Photoionization of Galactic Halo Gas by Old Supernova Remnants

We present new calculations on the contribution from cooling hot gas to the photoionization of warm ionized gas in the Galaxy. We show that hot gas in cooling supernova remnants (SNRs) is an important source of photoionization, particularly for gas in the halo. We find that in many regions at high latitude this source is adequate to account for the observed ionization, so there is no need to find ways to transport stellar photons from the disk. The flux from cooling SNRs sets a floor on the ionization along any line of sight. Our model flux is also shown to be consistent with the diffuse soft X-ray background and with soft X-ray observations of external galaxies.
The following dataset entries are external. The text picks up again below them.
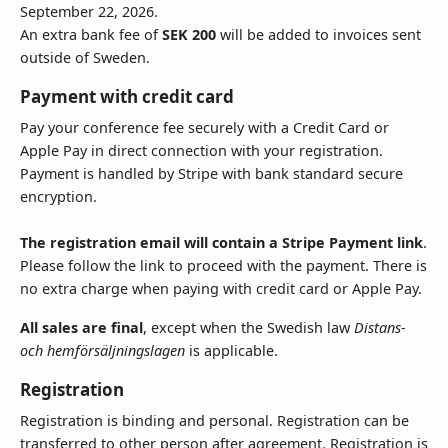
September 22, 2026.
An extra bank fee of
SEK 200
will be added to invoices sent
outside of Sweden.
Country
Payment with credit card
Pay your conference fee securely with a Credit Card or
Apple Pay in direct connection with your registration.
State
Payment is handled by Stripe with bank standard secure
encryption.
The registration email will contain a Stripe Payment link
.
Please follow the link to proceed with the payment. There is
Invoice Instructions - 250 (
0
)
no extra charge when paying with credit card or Apple Pay.
All sales are final
, except when the Swedish law
Distans-
och hemförsäljningslagen
is applicable.
Registration
Registration is binding and personal. Registration can be
Invoice Email Address
transferred to other person after agreement. Registration is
We consider the ionization of the clouds observed toward the halo star HD 93521, for which there are no O stars close to the line of sight. Along this line of sight, two groups of clouds (densities ~0.3-1 cm^-3 and temperatures ~7000 K) are observed at ~0 km s^-1 ("slow") and ~-50 km s^-1 ("fast"). We show that the observed ionization can be explained successfully by our model EUV/soft X-ray flux from cooling hot gas. In particular, we can match the Hα intensity, the S⁺⁺/S⁺ ratio, and the C^+* column. Our models show that it is possible to account for the observed ionization without invoking exotic ionization mechanisms such as decaying neutrinos (Sciama). Our value for X-ray opacity along this line of sight is somewhat larger than the average for the halo found by Arabadjis & Bregman, but we do not regard the difference as significant. From observations of the ratios of columns of C^+* and either S⁺ or H⁰, we are able to estimate the thermal pressure in the clouds. The slow clouds require high (~10⁴ cm^-3 K) thermal pressures to match the N/N ratio. Additional heating sources are required for the slow clouds to maintain their ~7000 K temperatures at these pressures, as found by Reynolds, Haffner, & Tufte. We also estimate the fraction of the line of sight that is occupied by warm ionized and neutral gas and find it to be small, only 6%-9%.